Netgear's Nighthawk 5G Mobile Hotspot.
Netgear's Nighthawk 5G Mobile Hotspot is the first AT&T mobile 5G device, and already available for purchase.
Image Credit: Netgear

With both Verizon and AT&T planning major 5G announcements for the 2019 CES, I wanted to speak directly with key technologists at both of the top U.S. carriers to really dig into their 5G network and device plans for the year.

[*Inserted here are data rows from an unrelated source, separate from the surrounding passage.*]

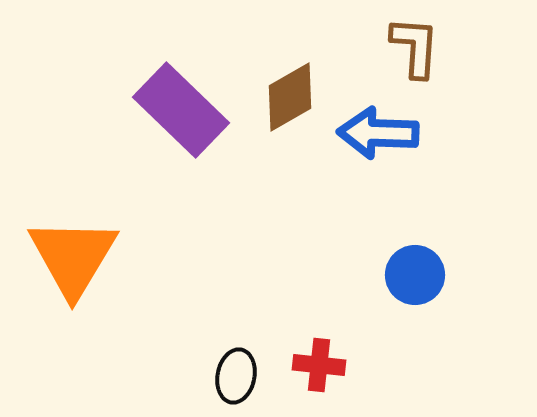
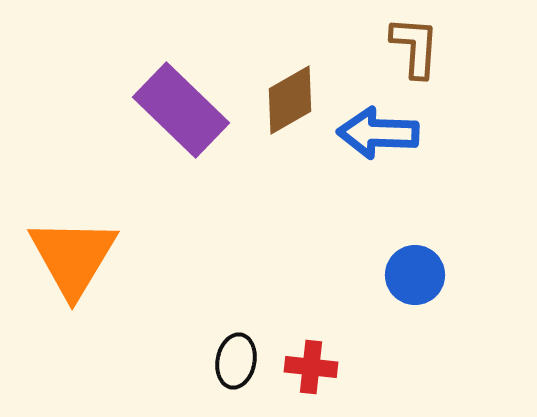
brown diamond: moved 3 px down
red cross: moved 8 px left, 2 px down
black ellipse: moved 15 px up
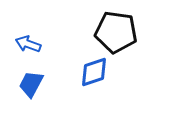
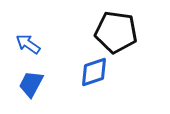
blue arrow: rotated 15 degrees clockwise
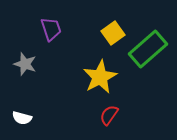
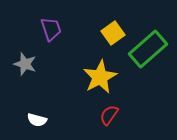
white semicircle: moved 15 px right, 2 px down
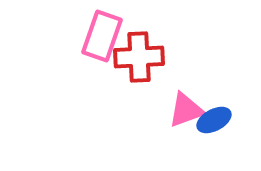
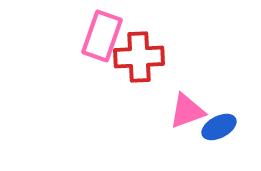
pink triangle: moved 1 px right, 1 px down
blue ellipse: moved 5 px right, 7 px down
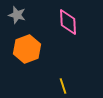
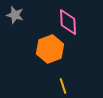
gray star: moved 2 px left
orange hexagon: moved 23 px right
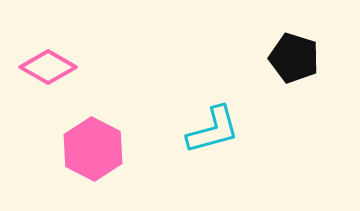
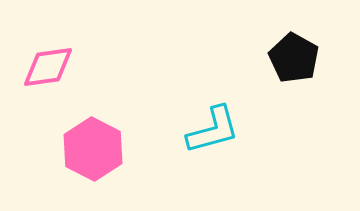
black pentagon: rotated 12 degrees clockwise
pink diamond: rotated 38 degrees counterclockwise
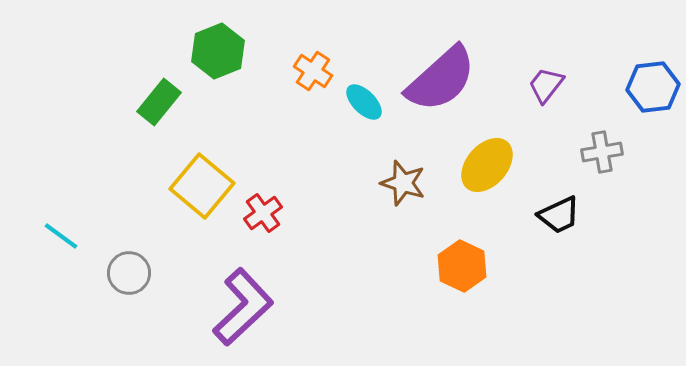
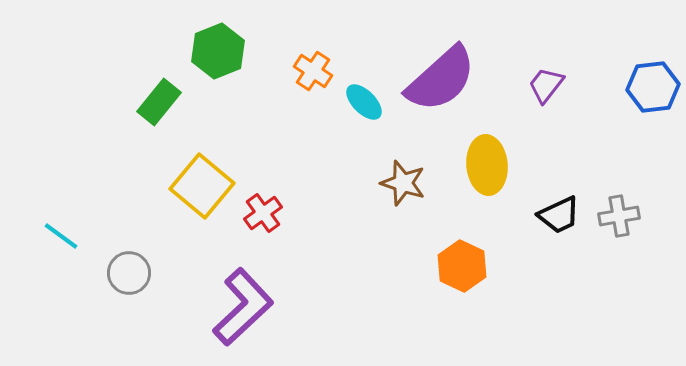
gray cross: moved 17 px right, 64 px down
yellow ellipse: rotated 46 degrees counterclockwise
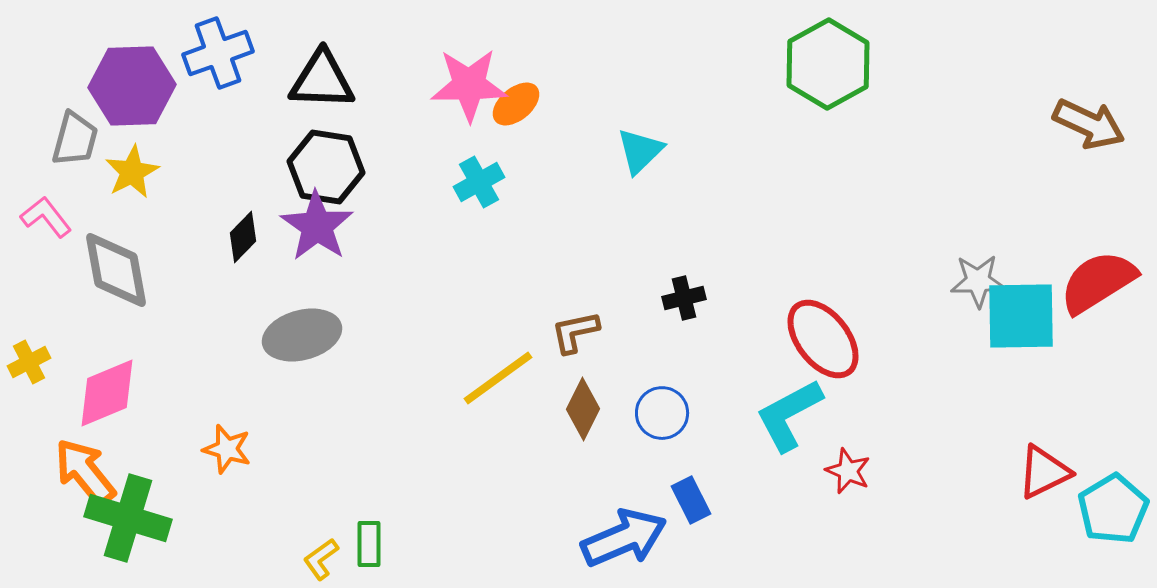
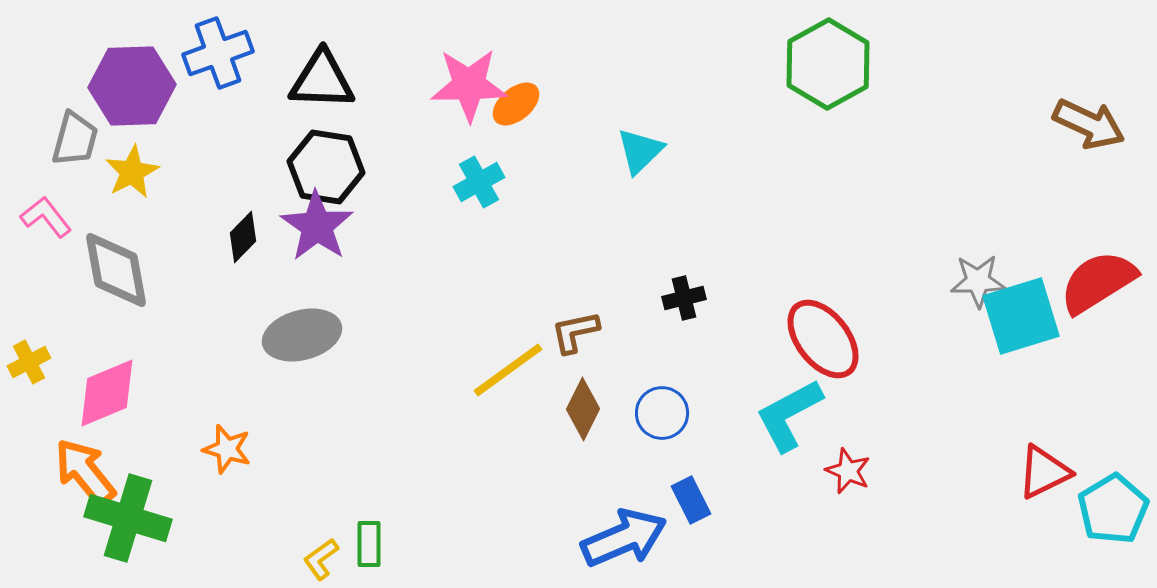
cyan square: rotated 16 degrees counterclockwise
yellow line: moved 10 px right, 8 px up
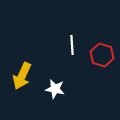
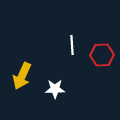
red hexagon: rotated 20 degrees counterclockwise
white star: rotated 12 degrees counterclockwise
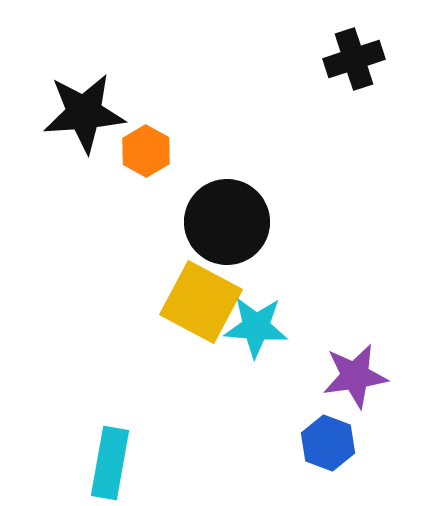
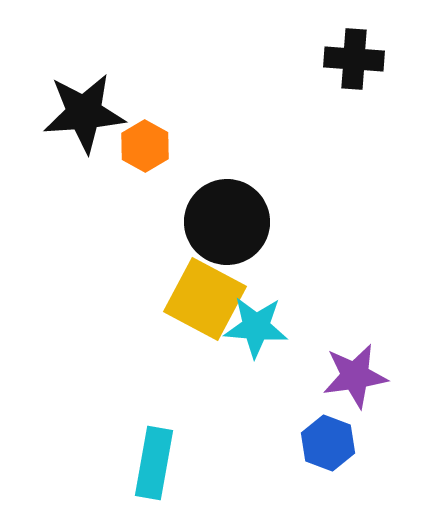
black cross: rotated 22 degrees clockwise
orange hexagon: moved 1 px left, 5 px up
yellow square: moved 4 px right, 3 px up
cyan rectangle: moved 44 px right
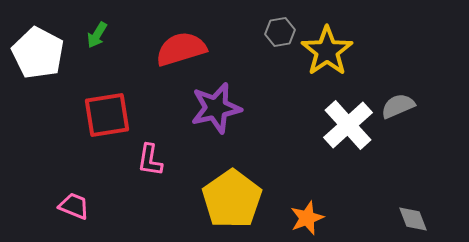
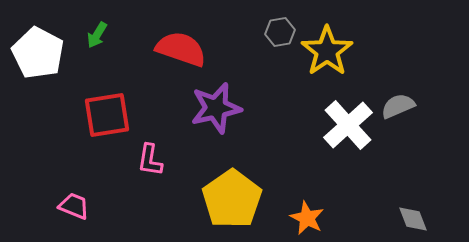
red semicircle: rotated 36 degrees clockwise
orange star: rotated 24 degrees counterclockwise
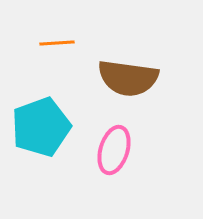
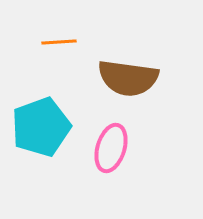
orange line: moved 2 px right, 1 px up
pink ellipse: moved 3 px left, 2 px up
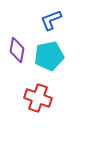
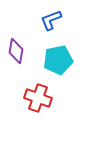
purple diamond: moved 1 px left, 1 px down
cyan pentagon: moved 9 px right, 4 px down
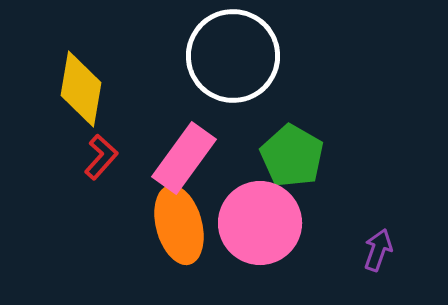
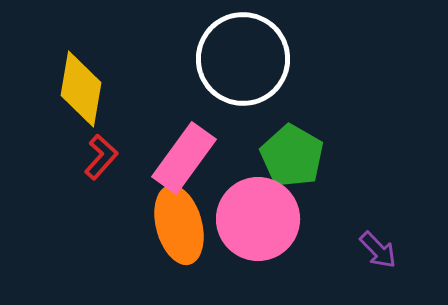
white circle: moved 10 px right, 3 px down
pink circle: moved 2 px left, 4 px up
purple arrow: rotated 117 degrees clockwise
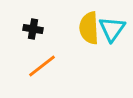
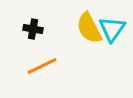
yellow semicircle: rotated 24 degrees counterclockwise
orange line: rotated 12 degrees clockwise
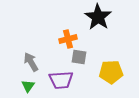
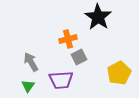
gray square: rotated 35 degrees counterclockwise
yellow pentagon: moved 8 px right, 1 px down; rotated 25 degrees counterclockwise
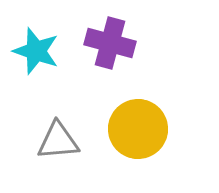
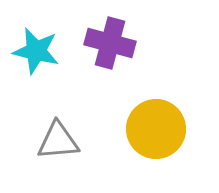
cyan star: rotated 6 degrees counterclockwise
yellow circle: moved 18 px right
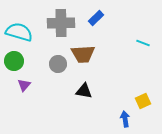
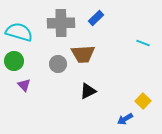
purple triangle: rotated 24 degrees counterclockwise
black triangle: moved 4 px right; rotated 36 degrees counterclockwise
yellow square: rotated 21 degrees counterclockwise
blue arrow: rotated 112 degrees counterclockwise
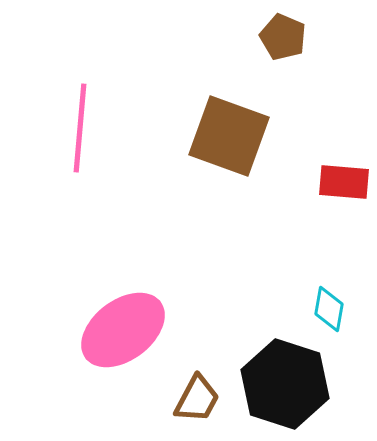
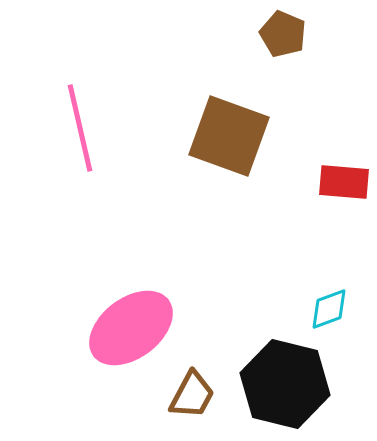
brown pentagon: moved 3 px up
pink line: rotated 18 degrees counterclockwise
cyan diamond: rotated 60 degrees clockwise
pink ellipse: moved 8 px right, 2 px up
black hexagon: rotated 4 degrees counterclockwise
brown trapezoid: moved 5 px left, 4 px up
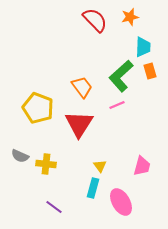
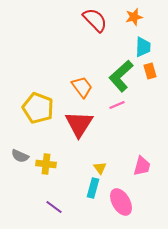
orange star: moved 4 px right
yellow triangle: moved 2 px down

After a great chat with Verizon’s VP of network engineering, I enjoyed an equally illuminating interview today with AT&T VP of RAN and device design Gordon Mansfield, who provided legitimate insights into the carrier’s 5G plans — and explanations for some of its recently controversial marketing decisions.

The executive takeaways from our interview include a few surprises: There’s more to AT&T’s confusing 5G Evolution branding than was initially thought; those two upcoming Samsung phones might not be as different in cellular performance as some people assume; and the company is apparently using its steep initial 5G data pricing to see what the market will bear. We also discussed 5G VR, AR, and other topics.

Here’s a lightly edited transcript of our discussion.

Gordon Mansfield: Just for background and context… I’m sure you’ve already heard that we launched our initial 3GPP 5G mobile networks at the end of last year, on the 21st. We’ll be continuing to expand those throughout 2019.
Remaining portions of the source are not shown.